## Prompt
Show all lines of the entries in which the word "empresa" is found.

··· Exercise inputs ···

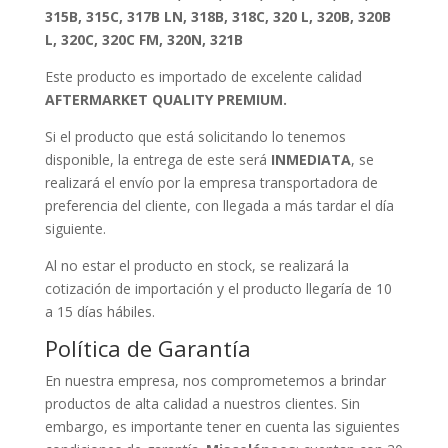
315B, 315C, 317B LN, 318B, 318C, 320 L, 320B, 320B
L, 320C, 320C FM, 320N, 321B
Este producto es importado de excelente calidad
AFTERMARKET QUALITY PREMIUM.
Si el producto que está solicitando lo tenemos
disponible, la entrega de este será
INMEDIATA
, se
realizará el envío por la empresa transportadora de
preferencia del cliente, con llegada a más tardar el día
siguiente.
Al no estar el producto en stock, se realizará la
cotización de importación y el producto llegaría de 10
a 15 días hábiles.
Política de Garantía
En nuestra empresa, nos comprometemos a brindar
productos de alta calidad a nuestros clientes. Sin
embargo, es importante tener en cuenta las siguientes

···

## Answer to this task
realizará el envío por la empresa transportadora de
En nuestra empresa, nos comprometemos a brindar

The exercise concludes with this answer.